By FWi staff
FARMERS could benefit from a government commitment to ensure 10% of the UKs electricity comes from renewable sources, including around 5% from wind power, by 2010.
Plans have recently been mooted for up to 18 off-shore wind farms, but Alison Hill of the British Wind Energy Association, says on-shore schemes will still account for 2.6% of the target.
She says there has never been a better time to get involved with wind power.
“Generating companies are desperate to source more renewable energy, and will be financially penalised if they fall below a set quota.”
Dr Peter Musgrove, head of UK development at National Wind Power, says parent electric company Innogy will need to supply 1500mW of wind generated power by 2010 – at the moment it only produces 150mW.
Given that current turbines have an output of around 1mW each, sites for over 1000 turbines will have to be found.

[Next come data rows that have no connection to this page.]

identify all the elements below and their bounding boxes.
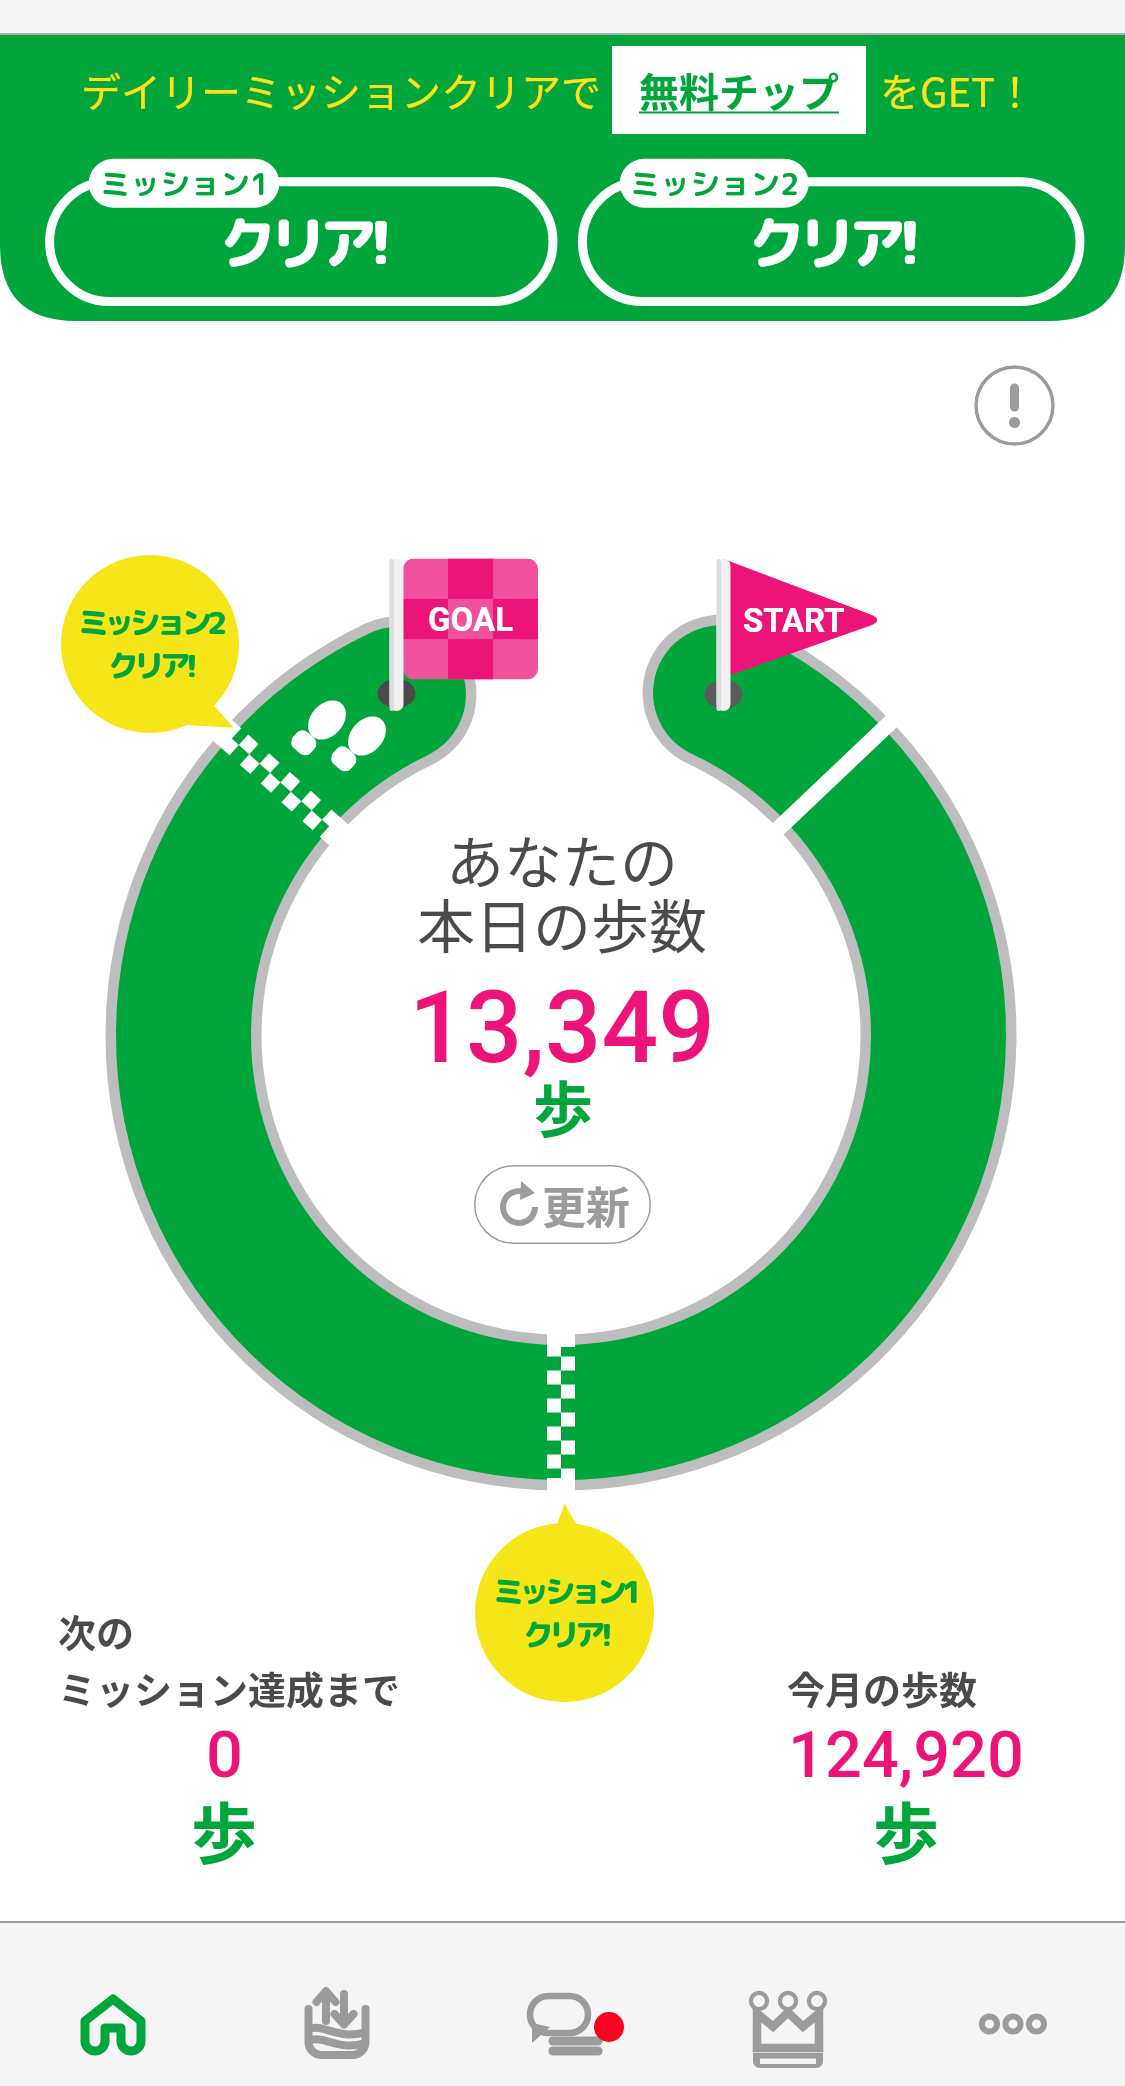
staticText: あなたの xyxy=(446,817,679,901)
button[interactable]: クリア! xyxy=(582,182,1080,302)
staticText: 今月の歩数 xyxy=(787,1660,978,1715)
button[interactable]: 更新 xyxy=(474,1165,651,1244)
staticText: クリア! xyxy=(108,644,193,687)
button[interactable]: Messages xyxy=(450,1923,675,2086)
staticText: クリア! xyxy=(523,1613,608,1656)
staticText: 次の xyxy=(58,1603,135,1658)
staticText: デイリーミッションクリアで xyxy=(81,61,601,119)
staticText: ミッション1 xyxy=(100,163,270,205)
button[interactable]: 無料チップ xyxy=(639,46,839,134)
button[interactable]: More xyxy=(900,1923,1125,2086)
staticText: 無料チップ xyxy=(639,61,839,119)
button[interactable]: Steps xyxy=(225,1923,450,2086)
staticText: ミッション1 xyxy=(493,1570,637,1613)
staticText: 124,920 xyxy=(788,1717,1024,1793)
staticText: 0 xyxy=(206,1717,243,1793)
staticText: をGET！ xyxy=(880,61,1036,119)
staticText: ミッション2 xyxy=(78,601,222,644)
button[interactable]: Ranking xyxy=(675,1923,900,2086)
staticText: クリア! xyxy=(748,202,914,283)
staticText: START xyxy=(743,601,845,640)
button[interactable]: Home xyxy=(0,1923,225,2086)
staticText: 更新 xyxy=(542,1173,630,1237)
staticText: 歩 xyxy=(533,1062,593,1149)
staticText: クリア! xyxy=(219,202,385,283)
staticText: ミッション達成まで xyxy=(58,1660,401,1715)
staticText: 本日の歩数 xyxy=(417,881,708,965)
button[interactable]: Information xyxy=(974,365,1055,446)
staticText: 13,349 xyxy=(409,969,716,1086)
staticText: GOAL xyxy=(428,600,514,639)
staticText: 歩 xyxy=(873,1781,939,1871)
staticText: 歩 xyxy=(191,1781,257,1871)
button[interactable]: クリア! xyxy=(50,182,553,302)
staticText: ミッション2 xyxy=(630,163,800,205)
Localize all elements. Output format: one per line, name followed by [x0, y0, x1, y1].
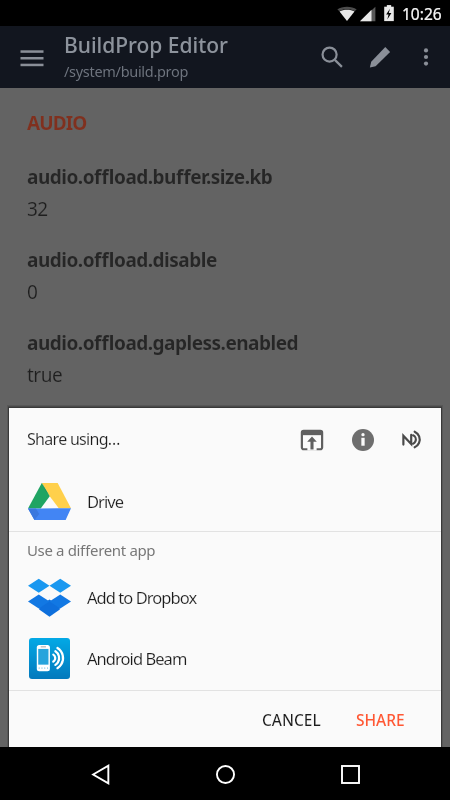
button[interactable]: CANCEL	[245, 697, 338, 742]
staticText: /system/build.prop	[64, 61, 189, 81]
staticText: audio.offload.buffer.size.kb	[27, 164, 273, 190]
button[interactable]: Android Beam	[388, 414, 439, 465]
staticText: true	[27, 362, 63, 388]
staticText: Android Beam	[87, 647, 187, 669]
staticText: AUDIO	[27, 110, 87, 136]
staticText: audio.offload.gapless.enabled	[27, 330, 299, 356]
button[interactable]: Home	[201, 750, 249, 798]
staticText: 0	[27, 279, 38, 305]
button[interactable]: Add to Dropbox	[9, 567, 441, 627]
button[interactable]: Navigation drawer	[8, 33, 56, 81]
staticText: SHARE	[356, 709, 405, 730]
staticText: audio.offload.disable	[27, 247, 217, 273]
button[interactable]: Back	[77, 750, 125, 798]
button[interactable]: SHARE	[338, 697, 441, 742]
staticText: 32	[27, 196, 48, 222]
staticText: Add to Dropbox	[87, 586, 197, 608]
staticText: BuildProp Editor	[64, 31, 228, 60]
staticText: Use a different app	[27, 540, 156, 560]
staticText: 10:26	[402, 3, 442, 24]
button[interactable]: Send to device	[286, 414, 337, 465]
button[interactable]: Edit	[356, 33, 404, 81]
button[interactable]: Drive	[9, 470, 441, 531]
staticText: Share using…	[27, 428, 120, 450]
button[interactable]: Search	[308, 33, 356, 81]
button[interactable]: Recent apps	[326, 750, 374, 798]
staticText: CANCEL	[262, 709, 321, 730]
button[interactable]: More options	[404, 35, 448, 79]
button[interactable]: Info	[337, 414, 388, 465]
staticText: Drive	[87, 490, 124, 512]
button[interactable]: Android Beam	[9, 627, 441, 688]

He says proposed legislation changes should benefit smaller landowners.
“The previous non-fossil fuel objectives act made the process of achieving permission for a new site very expensive and bureaucratic; this meant the focus tended to be on larger wind farms.
“However, under the new renewables obligation act, which should come into force this August, the procedure will be much simpler and more transparent.”
This will make one- or two-turbine sites increasingly viable, he adds.
Farmers are paid depending how much energy is generated. The payment is approximately 1/mW/hour, an average turbine has an output of 3000-4000 mW hours per year.
But not every farmer can benefit; noise restrictions mean installations must be at least 300m away from housing, and not all areas are windy enough.